Ben Fowlkes putting Vitor on blast.
When screening therapeutic-use-exemption applicants, most state athletic commissions ask if they've ever tested positive for any banned substances. Nevada includes that question as part of its criteria, but, according to NSAC Executive Director Keith Kizer, answering yes does not necessarily disqualify an applicant. As Kizer told me via email this week, "The burden on the applicant would be even higher," but that application could possibly still be approved.
This is where we get into a major problem with the whole testosterone-replacement therapy issue. Vitor Belfort is a great example. We know he's tested positive for performance-enhancing drugs in the past. We also know that abusing certain performance-enhancing drugs can damage a person's endocrine system. So even if we accept Belfort's claim that now, as a 35-year-old man, he does suffer from abnormally low testosterone levels, how do we know he didn't do it to himself? And if he did do it to himself, why should we give him permission to inject testosterone now to erase the consequences of his own decisions? How is that fair to other fighters who have never used PEDs?
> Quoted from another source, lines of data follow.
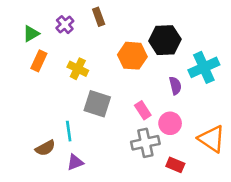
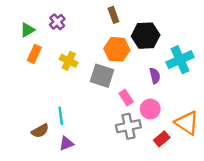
brown rectangle: (99, 17) -> (113, 15), moved
gray square: (97, 104) -> (102, 76), moved
red rectangle: (175, 165) -> (162, 139), moved, turned -63

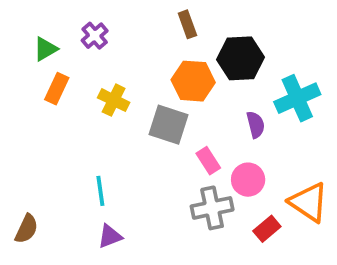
brown semicircle: (40, 131) -> (26, 229), moved, turned -36

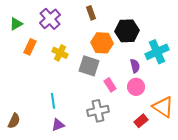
brown rectangle: (187, 24) -> (91, 13), moved
purple cross: (95, 36) -> (50, 19), size x1.5
green triangle: (45, 49) -> (16, 24), moved
pink circle: (248, 180) -> (136, 87), moved
gray cross: (212, 208) -> (98, 111), moved

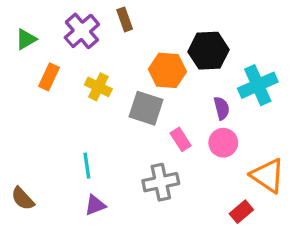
brown rectangle: (91, 13) -> (125, 19), moved
brown semicircle: (14, 121) -> (23, 199), turned 112
red rectangle: (141, 121) -> (241, 212), moved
That's a question that's not being adequately addressed right now. When we're talking about whether to allow professional fighters to inject themselves with steroids – and please, before you try to argue that synthetic testosterone isn't a steroid, go look at the World Anti-Doping Agency's list of prohibited substances, right there under part B of "Anabolic Androgenic Steroids" – the cause has to matter. We all saw Belfort when he was in his early 20s. No way that was a guy who suffered from naturally occurring hypogonadism. It would take a damn miracle for a man with abnormally low testosterone to get that big and strong, not to mention compete at that level as a professional athlete. So if we accept that he didn't have the condition then, but does have it now, what caused it? Age? His lifestyle? Past drug use? Years of weight-cutting and hard training and sustaining blows to the head? I don't see why any of those potential causes should be reason enough to allow him to fight other men for a living while under the influence of synthetic testosterone.
Getting too old to compete clean? Retire. Taken too many hits to the head? Retire yesterday, and go see a doctor. Messed up your own hormone production with drug use? Either make do with what you got, or else retire and go give talks to high school athletes about why they shouldn't do what you did. All of those seem like better options for our sport and its fighters than sanctioned performance-enhancing drug use.